James Bissue

Personal information
- Full name: James Bissue
- Date of birth: 16 June 1991 (age 34)
- Place of birth: Sekondi-Takoradi, Ghana
- Height: 1.82 m (6 ft 0 in)
- Position: Attacking midfielder

Team information
- Current team: Ococias Kyoto
- Number: 18

Youth career
- 0000–2005: Young Wages FC
- 2006–2008: Eleven Wise

Senior career*
- Years: Team / Apps / (Gls)
- 2008–2009: Eleven Wise /  / (12)
- 2009–2012: Hapoel Be'er Sheva / 20 / (0)
- 2011–2012: → Maccabi Umm al-Fahm (loan) / 18 / (6)
- 2012–2013: Hearts of Oak / 15 / (0)
- 2014: Eleven Wise / 16 / (13)
- 2014: Montreal Impact / 0 / (0)
- 2016: Pittsburgh Riverhounds / 6 / (0)
- 2016–2019: Sanga Balende / 40 / (6)
- 2019: Eleven Wise
- 2019–2021: Elmina Sharks / 18 / (6)
- 2022–: Ococias Kyoto / 0 / (0)

International career
- 2011: Ghana U20 / 5 / (0)

= James Bissue =

Ghanaian footballer

James Bissue (born 16 June 1991 in Sekondi-Takoradi) is a Ghanaian footballer who plays as an attacking midfielder for Ococias Kyoto.

== Career ==
Bissue began his career with Young Wages F.C. before transferring to Eleven Wise in 2006. On 4 January 2009 he went on a 2-week trial with Blackburn Rovers F.C. of the English Premier League. He moved to Hapoel Be'er Sheva F.C. in December 2009, from Eleven Wise of the Ghanaian Premiership. Bissue scored 13 goals in 16 matches for Eleven Wise during the 2013-2014 Division 1 season.
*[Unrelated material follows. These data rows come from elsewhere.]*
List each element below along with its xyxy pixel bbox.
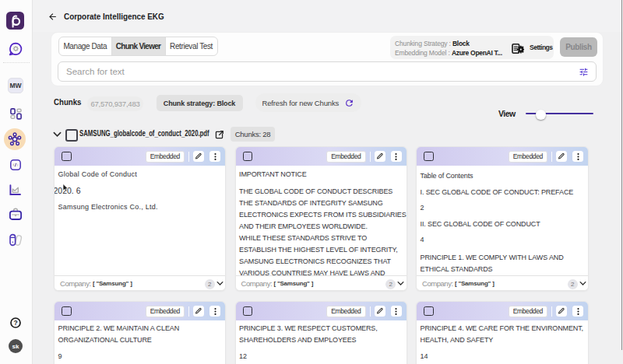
- svg-text:?: ?: [13, 319, 17, 327]
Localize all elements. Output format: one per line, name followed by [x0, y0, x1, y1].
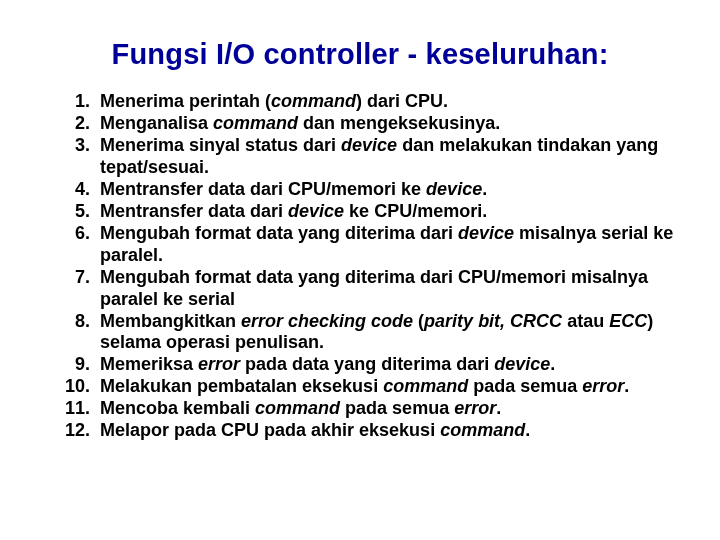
list-item: Memeriksa error pada data yang diterima … — [96, 354, 676, 376]
function-list: Menerima perintah (command) dari CPU.Men… — [44, 91, 676, 442]
list-item: Menerima perintah (command) dari CPU. — [96, 91, 676, 113]
slide-title: Fungsi I/O controller - keseluruhan: — [44, 38, 676, 71]
list-item: Mengubah format data yang diterima dari … — [96, 223, 676, 267]
list-item: Mentransfer data dari CPU/memori ke devi… — [96, 179, 676, 201]
list-item: Melapor pada CPU pada akhir eksekusi com… — [96, 420, 676, 442]
list-item: Mencoba kembali command pada semua error… — [96, 398, 676, 420]
list-item: Mentransfer data dari device ke CPU/memo… — [96, 201, 676, 223]
list-item: Melakukan pembatalan eksekusi command pa… — [96, 376, 676, 398]
slide: Fungsi I/O controller - keseluruhan: Men… — [0, 0, 720, 540]
list-item: Menganalisa command dan mengeksekusinya. — [96, 113, 676, 135]
list-item: Mengubah format data yang diterima dari … — [96, 267, 676, 311]
list-item: Membangkitkan error checking code (parit… — [96, 311, 676, 355]
list-item: Menerima sinyal status dari device dan m… — [96, 135, 676, 179]
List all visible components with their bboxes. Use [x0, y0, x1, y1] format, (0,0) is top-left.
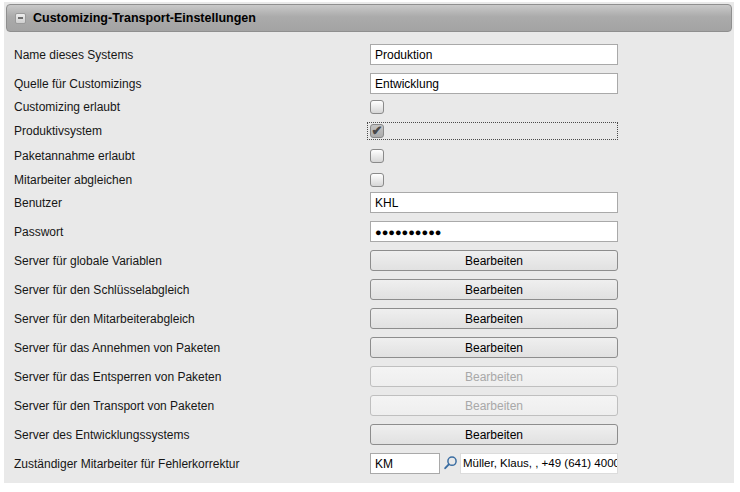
package-acceptance-label: Paketannahme erlaubt [14, 149, 135, 163]
productive-system-label: Produktivsystem [14, 124, 102, 138]
user-label: Benutzer [14, 196, 62, 210]
checkmark-icon: ✔ [372, 124, 383, 137]
row-server-key-sync: Server für den Schlüsselabgleich Bearbei… [4, 279, 740, 300]
responsible-employee-code-input[interactable] [370, 453, 440, 474]
server-package-accept-edit-button[interactable]: Bearbeiten [370, 337, 618, 358]
collapse-minus-icon[interactable] [15, 13, 26, 24]
row-server-dev-system: Server des Entwicklungssystems Bearbeite… [4, 424, 740, 445]
server-package-transport-edit-button: Bearbeiten [370, 395, 618, 416]
server-global-vars-edit-button[interactable]: Bearbeiten [370, 250, 618, 271]
row-server-package-unlock: Server für das Entsperren von Paketen Be… [4, 366, 740, 387]
server-employee-sync-label: Server für den Mitarbeiterabgleich [14, 312, 195, 326]
server-package-transport-label: Server für den Transport von Paketen [14, 399, 214, 413]
row-server-package-accept: Server für das Annehmen von Paketen Bear… [4, 337, 740, 358]
server-key-sync-edit-button[interactable]: Bearbeiten [370, 279, 618, 300]
user-input[interactable] [370, 192, 618, 213]
system-name-label: Name dieses Systems [14, 48, 133, 62]
settings-panel: Customizing-Transport-Einstellungen Name… [4, 2, 734, 483]
server-global-vars-label: Server für globale Variablen [14, 254, 162, 268]
responsible-employee-label: Zuständiger Mitarbeiter für Fehlerkorrek… [14, 457, 239, 471]
search-icon[interactable] [442, 455, 459, 472]
row-server-package-transport: Server für den Transport von Paketen Bea… [4, 395, 740, 416]
group-header[interactable]: Customizing-Transport-Einstellungen [6, 4, 732, 32]
focus-outline: ✔ [367, 122, 618, 140]
row-productive-system: Produktivsystem ✔ [4, 124, 740, 138]
sync-employees-label: Mitarbeiter abgleichen [14, 173, 132, 187]
row-package-acceptance: Paketannahme erlaubt [4, 149, 740, 163]
server-package-accept-label: Server für das Annehmen von Paketen [14, 341, 220, 355]
customizing-source-label: Quelle für Customizings [14, 77, 141, 91]
row-sync-employees: Mitarbeiter abgleichen [4, 173, 740, 187]
customizing-source-input[interactable] [370, 73, 618, 94]
row-password: Passwort [4, 221, 740, 242]
server-package-unlock-label: Server für das Entsperren von Paketen [14, 370, 221, 384]
server-package-unlock-edit-button: Bearbeiten [370, 366, 618, 387]
sync-employees-checkbox[interactable] [370, 173, 384, 187]
row-user: Benutzer [4, 192, 740, 213]
customizing-allowed-label: Customizing erlaubt [14, 100, 120, 114]
row-responsible-employee: Zuständiger Mitarbeiter für Fehlerkorrek… [4, 453, 740, 474]
password-label: Passwort [14, 225, 63, 239]
server-dev-system-edit-button[interactable]: Bearbeiten [370, 424, 618, 445]
responsible-employee-display: Müller, Klaus, , +49 (641) 4000 [460, 453, 618, 474]
productive-system-checkbox[interactable]: ✔ [370, 124, 384, 138]
row-customizing-source: Quelle für Customizings [4, 73, 740, 94]
package-acceptance-checkbox[interactable] [370, 149, 384, 163]
server-key-sync-label: Server für den Schlüsselabgleich [14, 283, 189, 297]
row-server-global-vars: Server für globale Variablen Bearbeiten [4, 250, 740, 271]
row-customizing-allowed: Customizing erlaubt [4, 100, 740, 114]
settings-page: Customizing-Transport-Einstellungen Name… [0, 0, 740, 492]
group-title: Customizing-Transport-Einstellungen [33, 11, 256, 25]
customizing-allowed-checkbox[interactable] [370, 100, 384, 114]
password-input[interactable] [370, 221, 618, 242]
row-server-employee-sync: Server für den Mitarbeiterabgleich Bearb… [4, 308, 740, 329]
system-name-input[interactable] [370, 44, 618, 65]
server-employee-sync-edit-button[interactable]: Bearbeiten [370, 308, 618, 329]
row-system-name: Name dieses Systems [4, 44, 740, 65]
server-dev-system-label: Server des Entwicklungssystems [14, 428, 189, 442]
On September 18, 2014, Bissue signed a 3-year contract with the Montreal Impact of Major League Soccer. He was training with Ghanaian champions Asante Kotoko but left to sign with the Canadian club. He was released at the end of the season without making a first-team appearance. One Ghanaian source indicated that complications with paperwork prevented the player from appearing for the club. After being released by Montreal, Bissue returned to his native Ghana but failed to secure a contract with a top-flight club. In December 2015, Bissue had been training with Ghana Premier League club Sekondi Hasaacas for three weeks while in discussion over a contract. The club saw him as a potential replacement for Theophilus Nyame who left the club for Asante Kotoko.

Despite training with Hasaacas, it was announced that Bissue had signed a 2-year contract with the Pittsburgh Riverhounds of the United Soccer League for the 2016 USL season. The move was officially announced on 11 February 2016.

==International career==
Bissue made five appearances for the Ghana U20 team at the 2011 African Youth Championship in South Africa. Bissue was also part of the Under-17 team.